It’s been years since I looked at the details of compile times. From what I recall, the flow involves multiple separate applications invoked by nvcc, with a number of files being used for communication between components. That is likely responsible for basic overhead that dominates the compilation of short files.
While JIT compilation from PTX was part of the CUDA build flow from the beginning, JIT compilation from high-level source is a late addition, and the design goals are probably reflected in the speed of the respective compiler components. As Allan noted, ever since JIT compilation from HLL source was added as a feature, compile times have generally improved.

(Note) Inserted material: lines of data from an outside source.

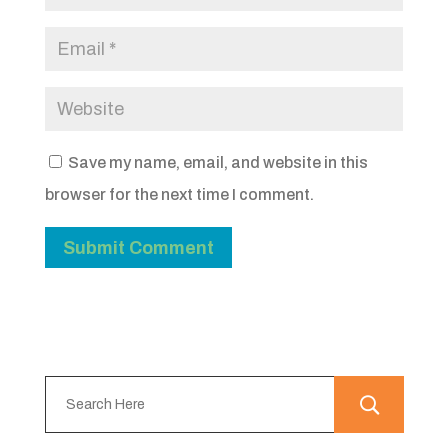
Save my name, email, and website in this
browser for the next time I comment.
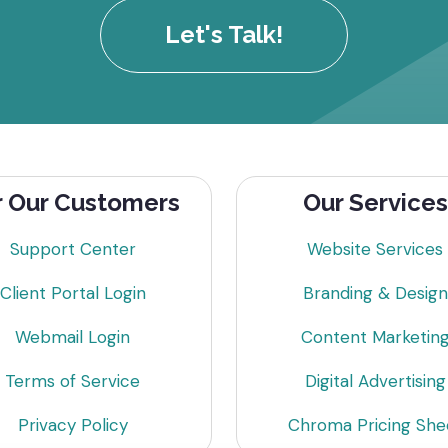
Let's Talk!
r Our Customers
Our Services
Support Center
Website Services
Client Portal Login
Branding & Design
Webmail Login
Content Marketin
Terms of Service
Digital Advertising
Privacy Policy
Chroma Pricing She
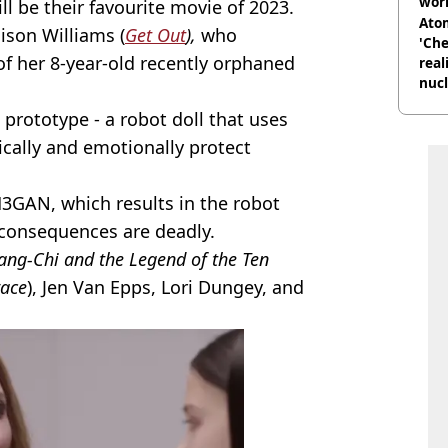
wor
ll be their favourite movie of 2023.
trai
Atom
ison Williams (
Get Out
),
who
'Che
f her 8-year-old recently orphaned
real
nucl
shu
prototype - a robot doll that uses
sically and emotionally protect
3GAN, which results in the robot
consequences are deadly.
ang-Chi and the Legend of the Ten
race
), Jen Van Epps, Lori Dungey, and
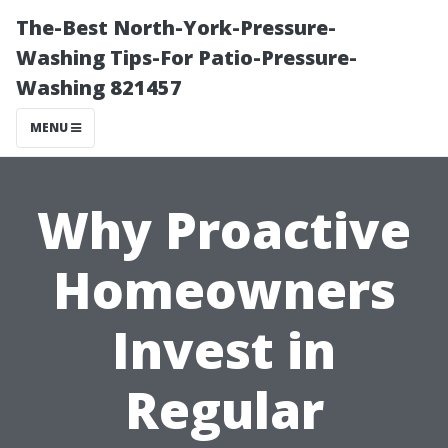
The-Best North-York-Pressure-
Washing Tips-For Patio-Pressure-
Washing 821457
MENU
Why Proactive
Homeowners
Invest in
Regular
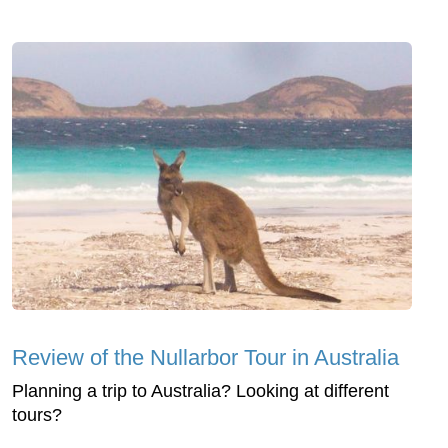
Review of the Nullarbor Tour in Australia
Planning a trip to Australia? Looking at different
tours?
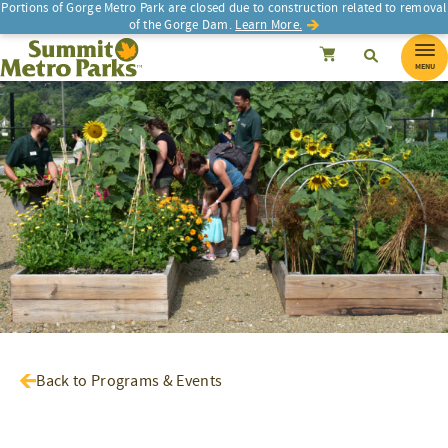
Portions of Gorge Metro Park are closed due to construction related to removal
of the Gorge Dam.
Learn More.
SEARCH
Search
Summit Metro Parks
Search
Cancel
MENU
Back to Programs & Events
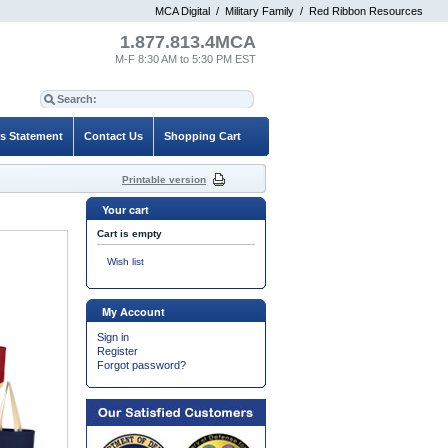
MCA Digital
/
Military Family
/
Red Ribbon Resources
1.877.813.4MCA
M-F 8:30 AM to 5:30 PM EST
es Statement
Contact Us
Shopping Cart
Printable version
Your cart
Cart is empty
Wish list
My Account
Sign in
Register
Forgot password?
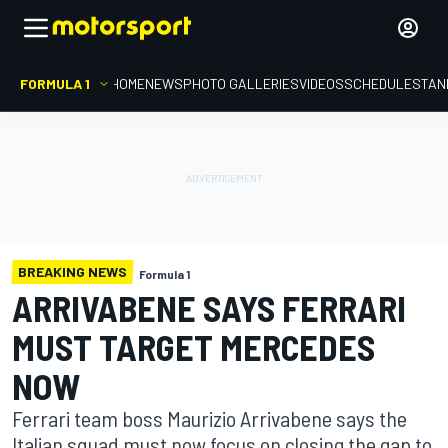
FORMULA 1
HOME
NEWS
PHOTO GALLERIES
VIDEOS
SCHEDULE
STAN
BREAKING NEWS
Formula 1
ARRIVABENE SAYS FERRARI
MUST TARGET MERCEDES
NOW
Ferrari team boss Maurizio Arrivabene says the
Italian squad must now focus on closing the gap to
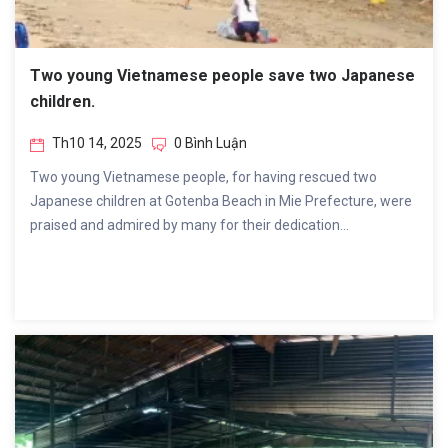
Two young Vietnamese people save two Japanese
children.
Th10 14, 2025
0 Bình Luận
Two young Vietnamese people, for having rescued two
Japanese children at Gotenba Beach in Mie Prefecture, were
praised and admired by many for their dedication...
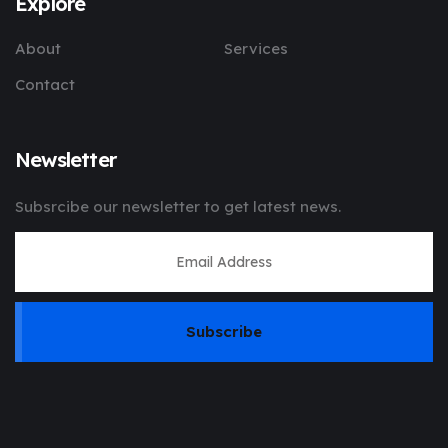
Explore
About
Services
Contact
Newsletter
Subsrcibe our newsletter to get latest news.
Subscribe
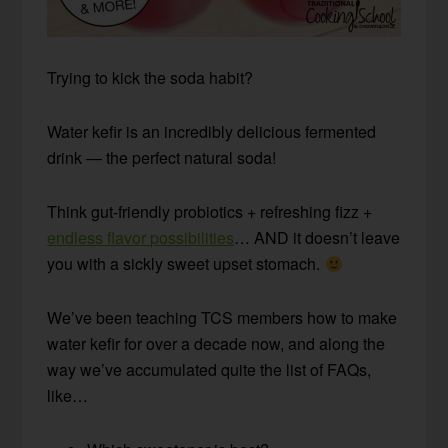
Trying to kick the soda habit?
Water kefir is an incredibly delicious fermented
drink — the perfect natural soda!
Think gut-friendly probiotics + refreshing fizz +
endless flavor possibilities
… AND it doesn’t leave
you with a sickly sweet upset stomach.
We’ve been teaching TCS members how to make
water kefir for over a decade now, and along the
way we’ve accumulated quite the list of FAQs,
like…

The default settings of the CUDA tool chain are for full optimization, which means there are a ton of optimization passes that run inside LLVM. There isn’t even a convenient -O[1|2|3] switch one can pass to the LLVM compiler, like one could with the old Open64 compiler, in order to turn off a bunch of these passes. Lowering the optimization level could improve compilation times quite a bit with Open64. Aggressive function inlining is one of the main culprits in ballooning the code size and thus compilation times.
If you are a user of the Intel compiler, you will be aware that builds at full optimization are pretty slow as well, although not quite as slow as with nvcc. No lunch (i.e., highly optimized code) is for free.
In practical terms, CUDA programmers facing excessive build times should keep filing bugs/RFEs with NVIDIA, so development effort can be applied where most needed.